- Opening Delimiter -

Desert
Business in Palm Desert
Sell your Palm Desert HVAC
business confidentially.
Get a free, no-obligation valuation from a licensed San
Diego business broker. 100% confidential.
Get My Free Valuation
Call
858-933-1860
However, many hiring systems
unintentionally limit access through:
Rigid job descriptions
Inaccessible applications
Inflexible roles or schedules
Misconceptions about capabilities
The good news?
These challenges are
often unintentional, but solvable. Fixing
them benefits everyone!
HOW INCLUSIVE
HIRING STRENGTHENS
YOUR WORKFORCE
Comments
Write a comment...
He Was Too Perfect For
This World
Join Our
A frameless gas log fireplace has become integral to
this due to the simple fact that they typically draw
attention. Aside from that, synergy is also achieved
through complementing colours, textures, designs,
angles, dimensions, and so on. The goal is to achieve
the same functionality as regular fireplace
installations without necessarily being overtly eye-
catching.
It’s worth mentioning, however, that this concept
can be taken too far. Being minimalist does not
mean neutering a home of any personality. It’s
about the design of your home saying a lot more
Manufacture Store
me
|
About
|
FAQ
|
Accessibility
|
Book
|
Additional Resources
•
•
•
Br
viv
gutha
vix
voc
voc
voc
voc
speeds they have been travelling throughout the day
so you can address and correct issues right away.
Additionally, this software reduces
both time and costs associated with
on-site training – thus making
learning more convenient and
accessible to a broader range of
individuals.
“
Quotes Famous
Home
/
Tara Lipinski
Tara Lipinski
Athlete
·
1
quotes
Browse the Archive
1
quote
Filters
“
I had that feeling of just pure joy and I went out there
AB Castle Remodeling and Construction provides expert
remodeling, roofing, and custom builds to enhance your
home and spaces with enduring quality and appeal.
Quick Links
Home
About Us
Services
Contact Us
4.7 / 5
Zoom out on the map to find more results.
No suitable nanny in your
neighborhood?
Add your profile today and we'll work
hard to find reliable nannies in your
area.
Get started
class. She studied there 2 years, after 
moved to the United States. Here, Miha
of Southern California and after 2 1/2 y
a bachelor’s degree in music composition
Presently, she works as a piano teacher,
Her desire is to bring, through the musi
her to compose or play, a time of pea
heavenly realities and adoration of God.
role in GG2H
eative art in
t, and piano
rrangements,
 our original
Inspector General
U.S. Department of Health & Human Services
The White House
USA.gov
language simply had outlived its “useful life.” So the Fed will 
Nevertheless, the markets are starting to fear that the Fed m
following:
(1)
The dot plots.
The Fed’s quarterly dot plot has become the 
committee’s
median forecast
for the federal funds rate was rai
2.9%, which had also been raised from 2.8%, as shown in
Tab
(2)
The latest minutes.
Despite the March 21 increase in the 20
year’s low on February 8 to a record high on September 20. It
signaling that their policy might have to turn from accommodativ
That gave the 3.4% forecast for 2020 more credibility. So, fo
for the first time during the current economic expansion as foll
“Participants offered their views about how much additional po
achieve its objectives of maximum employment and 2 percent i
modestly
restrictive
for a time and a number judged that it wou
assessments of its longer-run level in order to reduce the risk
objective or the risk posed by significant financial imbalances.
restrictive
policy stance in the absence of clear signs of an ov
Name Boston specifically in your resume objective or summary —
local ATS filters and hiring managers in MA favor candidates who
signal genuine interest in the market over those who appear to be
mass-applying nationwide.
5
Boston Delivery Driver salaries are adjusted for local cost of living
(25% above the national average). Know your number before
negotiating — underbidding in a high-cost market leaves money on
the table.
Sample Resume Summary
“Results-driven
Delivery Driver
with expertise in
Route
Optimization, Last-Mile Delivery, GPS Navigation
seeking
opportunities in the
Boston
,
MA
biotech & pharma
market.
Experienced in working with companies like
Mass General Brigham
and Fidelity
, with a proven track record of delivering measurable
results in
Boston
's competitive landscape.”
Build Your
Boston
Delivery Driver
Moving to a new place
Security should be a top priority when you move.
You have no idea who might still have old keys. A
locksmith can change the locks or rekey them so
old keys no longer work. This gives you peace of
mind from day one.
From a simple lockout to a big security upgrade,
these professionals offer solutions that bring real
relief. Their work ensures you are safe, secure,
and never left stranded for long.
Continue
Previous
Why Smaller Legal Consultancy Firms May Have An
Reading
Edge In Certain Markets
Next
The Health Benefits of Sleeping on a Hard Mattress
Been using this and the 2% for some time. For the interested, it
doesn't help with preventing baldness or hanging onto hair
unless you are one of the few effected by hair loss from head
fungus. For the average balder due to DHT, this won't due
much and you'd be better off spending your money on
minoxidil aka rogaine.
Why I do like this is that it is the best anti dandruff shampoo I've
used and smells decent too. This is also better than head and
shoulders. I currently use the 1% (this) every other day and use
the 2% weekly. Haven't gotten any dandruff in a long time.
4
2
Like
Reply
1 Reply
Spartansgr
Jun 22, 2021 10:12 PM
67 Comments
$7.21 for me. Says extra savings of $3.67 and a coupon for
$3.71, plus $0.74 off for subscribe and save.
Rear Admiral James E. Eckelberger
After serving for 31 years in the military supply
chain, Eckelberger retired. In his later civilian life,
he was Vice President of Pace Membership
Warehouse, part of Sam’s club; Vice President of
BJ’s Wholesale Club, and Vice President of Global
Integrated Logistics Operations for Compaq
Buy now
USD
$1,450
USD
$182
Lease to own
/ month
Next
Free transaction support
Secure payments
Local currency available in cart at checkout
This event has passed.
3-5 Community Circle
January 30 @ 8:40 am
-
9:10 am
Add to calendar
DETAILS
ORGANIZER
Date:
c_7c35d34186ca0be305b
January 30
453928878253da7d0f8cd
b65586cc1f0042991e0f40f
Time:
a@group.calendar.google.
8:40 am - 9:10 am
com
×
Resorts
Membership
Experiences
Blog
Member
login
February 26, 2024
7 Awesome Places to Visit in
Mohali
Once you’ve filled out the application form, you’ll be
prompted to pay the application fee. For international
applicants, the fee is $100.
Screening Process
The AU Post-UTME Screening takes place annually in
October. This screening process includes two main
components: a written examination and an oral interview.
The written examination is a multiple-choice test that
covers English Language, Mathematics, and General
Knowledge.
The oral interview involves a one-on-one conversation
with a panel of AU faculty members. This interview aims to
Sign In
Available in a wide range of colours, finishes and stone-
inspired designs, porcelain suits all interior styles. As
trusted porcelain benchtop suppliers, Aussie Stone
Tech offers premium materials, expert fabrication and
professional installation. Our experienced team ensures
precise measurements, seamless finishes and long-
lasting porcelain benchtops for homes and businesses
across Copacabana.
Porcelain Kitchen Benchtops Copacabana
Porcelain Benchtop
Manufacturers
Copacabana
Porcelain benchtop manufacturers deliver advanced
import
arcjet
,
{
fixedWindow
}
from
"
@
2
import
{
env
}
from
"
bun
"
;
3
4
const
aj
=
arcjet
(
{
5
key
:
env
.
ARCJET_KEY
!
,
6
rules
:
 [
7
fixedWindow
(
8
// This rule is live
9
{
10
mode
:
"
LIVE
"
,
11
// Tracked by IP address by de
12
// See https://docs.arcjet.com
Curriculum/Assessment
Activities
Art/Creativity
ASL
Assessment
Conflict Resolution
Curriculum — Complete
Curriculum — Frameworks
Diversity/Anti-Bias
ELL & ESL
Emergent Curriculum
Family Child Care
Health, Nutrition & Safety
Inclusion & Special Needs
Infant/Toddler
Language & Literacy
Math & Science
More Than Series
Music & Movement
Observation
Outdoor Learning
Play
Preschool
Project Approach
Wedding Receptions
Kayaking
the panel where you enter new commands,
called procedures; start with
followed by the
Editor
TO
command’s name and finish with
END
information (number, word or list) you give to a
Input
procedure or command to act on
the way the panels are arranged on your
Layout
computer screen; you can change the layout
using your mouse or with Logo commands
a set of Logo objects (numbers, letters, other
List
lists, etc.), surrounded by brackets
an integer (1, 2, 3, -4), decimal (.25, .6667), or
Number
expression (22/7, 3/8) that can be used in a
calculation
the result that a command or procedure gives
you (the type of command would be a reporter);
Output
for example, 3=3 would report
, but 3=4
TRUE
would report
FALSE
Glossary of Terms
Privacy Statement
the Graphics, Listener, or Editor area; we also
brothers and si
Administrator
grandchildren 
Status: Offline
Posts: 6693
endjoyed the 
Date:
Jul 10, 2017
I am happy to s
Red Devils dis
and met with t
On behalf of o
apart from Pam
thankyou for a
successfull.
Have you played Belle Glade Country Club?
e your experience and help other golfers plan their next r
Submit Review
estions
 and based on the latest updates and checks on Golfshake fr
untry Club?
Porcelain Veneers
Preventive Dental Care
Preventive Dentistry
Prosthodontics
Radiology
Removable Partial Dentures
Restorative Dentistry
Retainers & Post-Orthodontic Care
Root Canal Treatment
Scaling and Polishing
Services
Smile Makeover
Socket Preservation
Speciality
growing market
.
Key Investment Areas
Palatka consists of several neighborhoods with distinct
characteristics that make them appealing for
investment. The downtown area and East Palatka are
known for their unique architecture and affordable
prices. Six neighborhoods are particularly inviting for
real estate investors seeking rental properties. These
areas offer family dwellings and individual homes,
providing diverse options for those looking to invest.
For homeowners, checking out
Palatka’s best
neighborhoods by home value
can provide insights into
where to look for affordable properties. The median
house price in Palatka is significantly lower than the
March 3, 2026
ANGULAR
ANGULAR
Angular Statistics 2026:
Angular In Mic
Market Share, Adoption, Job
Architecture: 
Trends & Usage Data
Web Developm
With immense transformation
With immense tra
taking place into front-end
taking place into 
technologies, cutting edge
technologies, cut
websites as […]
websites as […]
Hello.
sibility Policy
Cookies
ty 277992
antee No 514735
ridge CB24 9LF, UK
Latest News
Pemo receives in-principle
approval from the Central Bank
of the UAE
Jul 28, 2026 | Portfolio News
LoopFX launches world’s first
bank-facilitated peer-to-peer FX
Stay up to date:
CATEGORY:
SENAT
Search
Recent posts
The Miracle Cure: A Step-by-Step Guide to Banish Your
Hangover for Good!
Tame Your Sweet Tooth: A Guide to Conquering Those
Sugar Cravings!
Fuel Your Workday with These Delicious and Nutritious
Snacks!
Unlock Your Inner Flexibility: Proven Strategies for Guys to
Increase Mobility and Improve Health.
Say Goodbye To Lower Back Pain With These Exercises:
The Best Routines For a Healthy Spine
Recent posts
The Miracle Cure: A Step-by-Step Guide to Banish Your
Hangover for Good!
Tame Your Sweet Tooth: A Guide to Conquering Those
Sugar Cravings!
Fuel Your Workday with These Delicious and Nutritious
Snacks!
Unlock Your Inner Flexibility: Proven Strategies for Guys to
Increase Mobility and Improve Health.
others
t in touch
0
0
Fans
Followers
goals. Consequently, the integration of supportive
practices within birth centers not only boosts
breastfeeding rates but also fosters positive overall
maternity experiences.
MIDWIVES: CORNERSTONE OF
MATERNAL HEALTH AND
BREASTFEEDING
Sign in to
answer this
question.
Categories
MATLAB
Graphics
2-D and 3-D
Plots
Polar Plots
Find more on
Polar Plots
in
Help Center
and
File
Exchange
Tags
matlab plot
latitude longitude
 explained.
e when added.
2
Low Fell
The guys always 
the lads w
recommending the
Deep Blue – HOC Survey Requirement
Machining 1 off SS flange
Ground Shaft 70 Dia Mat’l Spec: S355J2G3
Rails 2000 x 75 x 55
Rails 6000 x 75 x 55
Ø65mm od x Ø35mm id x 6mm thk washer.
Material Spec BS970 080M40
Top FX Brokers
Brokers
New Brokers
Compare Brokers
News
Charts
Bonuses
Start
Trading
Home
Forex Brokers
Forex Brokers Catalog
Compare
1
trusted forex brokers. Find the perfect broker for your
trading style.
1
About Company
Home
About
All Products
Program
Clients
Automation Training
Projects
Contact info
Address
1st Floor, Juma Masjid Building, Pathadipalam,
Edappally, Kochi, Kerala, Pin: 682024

- Closing Delimiter -

Task = Print exactly, and only, the lines beginning at the top of the listing and ending at the line with "unintentionally limit access".

Response box =
Desert
Business in Palm Desert
Sell your Palm Desert HVAC
business confidentially.
Get a free, no-obligation valuation from a licensed San
Diego business broker. 100% confidential.
Get My Free Valuation
Call
858-933-1860
However, many hiring systems
unintentionally limit access through:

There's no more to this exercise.